The strike that started last week at Lonmin’s Marikana mine has pushed up platinum prices and stoked worries about investing in Africa’s biggest economy, where chronic unemployment and massive income disparity threaten social stability.
The world’s top platinum producer, Anglo American Platinum , said on Wednesday it had received a demand for a pay increase from its South African workers, while a trade union said miners at Royal Bafokeng Platinum’s Rasimone site were blocked from reporting to work by colleagues.
The price of platinum leapt to its highest since early May on Wednesday, driven by concern about supply from South Africa, which holds 80 percent of the known reserves of the metal, which is used in jewellery and for catalytic converters in cars.
Spot platinum rose by as much as 1.5 percent to touch $1,524.49 an ounce, trading at $1,521.75 by 0841 GMT.
The labor troubles were touched off by a violent turf war between labor unions at the Marikana mine.

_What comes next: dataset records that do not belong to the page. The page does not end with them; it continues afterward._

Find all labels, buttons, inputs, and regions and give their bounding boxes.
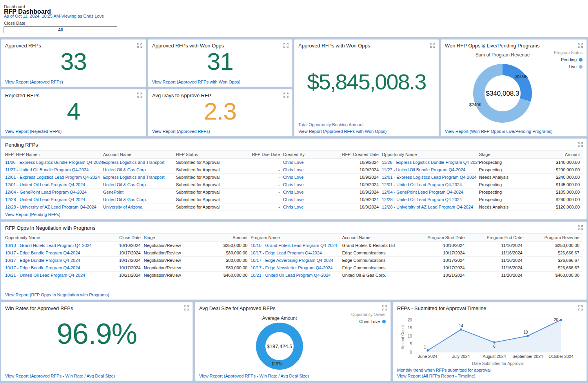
close-date-filter-dropdown[interactable]: All — [4, 26, 117, 33]
cell-link[interactable]: Chris Love — [283, 159, 328, 166]
cell-link[interactable]: 12/01 - United Oil Lead Program Q4-2024 — [382, 181, 479, 189]
cell-text: 11/16/2024 — [468, 257, 525, 264]
view-report-link[interactable]: View Report (Approved RFPs) — [152, 129, 210, 134]
cell-link[interactable]: 10/10 - Grand Hotels Lead Program Q4-202… — [5, 242, 98, 249]
expand-icon[interactable] — [578, 43, 583, 48]
dashboard-subtitle[interactable]: As of Oct 11, 2024, 10:25 AM·Viewing as … — [4, 14, 104, 18]
approved-won-value: 31 — [148, 49, 292, 74]
cell-link[interactable]: 12/01 - United Oil Lead Program Q4-2024 — [5, 181, 103, 189]
cell-text: 10/17/2024 — [410, 257, 468, 264]
expand-icon[interactable] — [283, 93, 289, 98]
cell-link[interactable]: 10/17 - Edge Bundle Program Q4-2024 — [5, 264, 98, 272]
cell-link[interactable]: United Oil & Gas Corp. — [103, 166, 176, 174]
cell-link[interactable]: Chris Love — [283, 189, 328, 196]
cell-link[interactable]: 12/28 - United Oil Lead Program Q4-2024 — [382, 196, 479, 203]
expand-icon[interactable] — [137, 93, 142, 98]
timeline-footnote[interactable]: Monthly trend when RFPs submitted for ap… — [397, 368, 490, 372]
expand-icon[interactable] — [430, 43, 435, 48]
cell-link[interactable]: GenePoint — [103, 189, 176, 196]
cell-link[interactable]: 12/04 - GenePoint Lead Program Q4-2024 — [5, 189, 103, 196]
legend-item-live[interactable]: Live — [554, 64, 583, 69]
view-report-link[interactable]: View Report (All RFPs Report - Timeline) — [397, 374, 475, 378]
cell-link[interactable]: 10/21 - United Oil Lead Program Q4-2024 — [5, 272, 98, 279]
column-header[interactable]: Program Start Date — [410, 234, 468, 242]
cell-link[interactable]: Chris Love — [283, 174, 328, 181]
view-report-link[interactable]: View Report (Approved RFPs with Won Opps… — [298, 129, 387, 134]
data-point[interactable] — [560, 319, 562, 321]
column-header[interactable]: Created By — [283, 151, 328, 159]
expand-icon[interactable] — [578, 305, 583, 310]
cell-link[interactable]: Chris Love — [283, 196, 328, 203]
data-point[interactable] — [526, 335, 529, 337]
column-header[interactable]: Amount — [535, 151, 583, 159]
column-header[interactable]: Amount — [201, 234, 250, 242]
data-point[interactable] — [493, 341, 495, 344]
cell-link[interactable]: Express Logistics and Transport — [103, 159, 176, 166]
cell-link[interactable]: Express Logistics and Transport — [103, 174, 176, 181]
view-report-link[interactable]: View Report (Pending RFPs) — [5, 212, 60, 217]
cell-link[interactable]: 10/17 - Edge Newsletter Program Q4-2024 — [250, 264, 342, 272]
cell-link[interactable]: 10/17 - Edge Bundle Program Q4-2024 — [5, 257, 98, 264]
cell-link[interactable]: 10/21 - United Oil Lead Program Q4-2024 — [250, 272, 342, 279]
column-header[interactable]: RFP: RFP Name↑ — [5, 151, 103, 159]
column-header[interactable]: Close Date — [98, 234, 143, 242]
column-header[interactable]: RFP Due Date — [235, 151, 283, 159]
cell-link[interactable]: 10/17 - Edge Advertising Program Q4-2024 — [250, 257, 342, 264]
column-header[interactable]: Account Name — [342, 234, 410, 242]
cell-link[interactable]: 11/26 - Express Logistics Bundle Program… — [382, 159, 479, 166]
x-tick-label: October 2024 — [548, 354, 573, 359]
column-header[interactable]: Program Revenue — [526, 234, 583, 242]
cell-text: 10/17/2024 — [410, 264, 468, 272]
view-report-link[interactable]: View Report (RFP Opps In Negotiation wit… — [5, 292, 109, 297]
cell-link[interactable]: 11/26 - Express Logistics Bundle Program… — [5, 159, 103, 166]
expand-icon[interactable] — [578, 142, 583, 147]
view-report-link[interactable]: View Report (Approved RFPs - Win Rate / … — [199, 374, 309, 378]
data-point[interactable] — [426, 349, 429, 352]
cell-link[interactable]: 10/10 - Grand Hotels Lead Program Q4-202… — [250, 242, 342, 249]
cell-link[interactable]: 12/01 - Express Logistics Lead Program Q… — [382, 174, 479, 181]
column-header[interactable]: Program Name — [250, 234, 342, 242]
column-header[interactable]: Stage — [144, 234, 201, 242]
booking-footnote[interactable]: Total Opportunity Booking Amount — [298, 122, 363, 127]
cell-link[interactable]: 12/04 - GenePoint Lead Program Q4-2024 — [382, 189, 479, 196]
cell-link[interactable]: 12/01 - Express Logistics Lead Program Q… — [5, 174, 103, 181]
view-report-link[interactable]: View Report (Approved RFPs - Win Rate / … — [5, 374, 115, 378]
expand-icon[interactable] — [382, 305, 387, 310]
column-header[interactable]: Opportunity Name↑ — [5, 234, 98, 242]
legend-item-chris-love[interactable]: Chris Love — [351, 319, 386, 324]
column-header[interactable]: Account Name — [103, 151, 176, 159]
cell-link[interactable]: Chris Love — [283, 181, 328, 189]
cell-link[interactable]: University of Arizona — [103, 203, 176, 211]
data-point[interactable] — [460, 329, 462, 331]
expand-icon[interactable] — [137, 43, 142, 48]
column-header[interactable]: RFP: Created Date — [328, 151, 382, 159]
legend-item-pending[interactable]: Pending — [554, 57, 583, 62]
expand-icon[interactable] — [184, 305, 189, 310]
cell-link[interactable]: United Oil & Gas Corp. — [103, 181, 176, 189]
timeline-line-chart[interactable]: 2015105011461020June 2024July 2024August… — [396, 316, 584, 367]
cell-link[interactable]: Chris Love — [283, 166, 328, 174]
cell-text: $250,000.00 — [526, 242, 583, 249]
cell-link[interactable]: 12/28 - University of AZ Lead Program Q4… — [5, 203, 103, 211]
column-header[interactable]: Program End Date — [468, 234, 525, 242]
column-header[interactable]: RFP Status — [176, 151, 235, 159]
column-header[interactable]: Opportunity Name — [382, 151, 479, 159]
cell-text: 10/17/2024 — [98, 264, 143, 272]
cell-link[interactable]: 12/28 - University of AZ Lead Program Q4… — [382, 203, 479, 211]
expand-icon[interactable] — [283, 43, 289, 48]
live-slice-label: $240K — [469, 102, 482, 107]
cell-link[interactable]: 11/27 - United Oil Bundle Program Q4-202… — [382, 166, 479, 174]
cell-link[interactable]: 11/27 - United Oil Bundle Program Q4-202… — [5, 166, 103, 174]
cell-link[interactable]: 12/28 - United Oil Lead Program Q4-2024 — [5, 196, 103, 203]
column-header[interactable]: Stage — [479, 151, 535, 159]
view-report-link[interactable]: View Report (Won RFP Opps & Live/Pending… — [445, 129, 553, 134]
cell-link[interactable]: Chris Love — [283, 203, 328, 211]
cell-link[interactable]: 10/17 - Edge Bundle Program Q4-2024 — [5, 249, 98, 257]
cell-link[interactable]: 10/17 - Edge Lead Program Q4-2024 — [250, 249, 342, 257]
expand-icon[interactable] — [578, 225, 583, 230]
view-report-link[interactable]: View Report (Rejected RFPs) — [5, 129, 62, 134]
cell-link[interactable]: United Oil & Gas Corp. — [103, 196, 176, 203]
cell-text: $290,000.00 — [535, 166, 583, 174]
view-report-link[interactable]: View Report (Approved RFPs with Won Opps… — [152, 80, 240, 84]
view-report-link[interactable]: View Report (Approved RFPs) — [5, 80, 63, 84]
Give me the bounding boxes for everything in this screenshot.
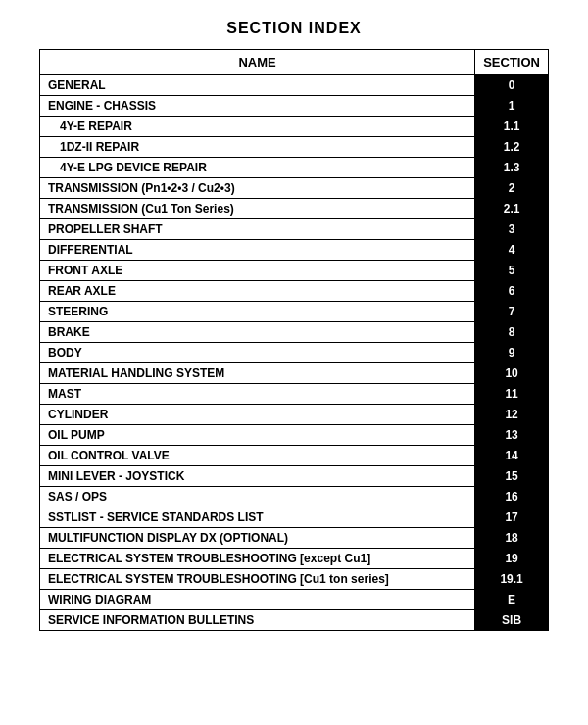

Ten people had been killed last week before police opened fire on striking miners on Thursday, shooting dead another 34 in the worst such bloodshed since the end of apartheid white rule in 1994. President Jacob Zuma has ordered an inquiry.
“Over the past couple of years, South Africa has witnessed a number of extremely violent strikes and protests partly due to worsening poverty, increasing social inequality, low wages, and poor social service delivery,” US-based Human Rights Watch said in a statement on Wednesday.
It urged the government inquiry to address the underlying social and economic issues fueling the unrest.
Workers have trickled back to Lonmin ‘s Marikana mine this week, but most have stayed away for fear of being caught in the conflict between the long-established National Union of Mineworkers (NUM) and the militant breakaway Association of Mineworkers and Construction Union (AMCU).
Zuma, who has appointed a panel to investigate the violence, has tried to reassure investors their money is safe while appealing to all sides to end the violence.
Zuma’s political foes have been piling pressure on the president. They accuse him and his African National Congress (ANC), which has placed several former NUM members in senior government positions, of adopting poor policing policies and of not caring enough about workers laboring deep underground.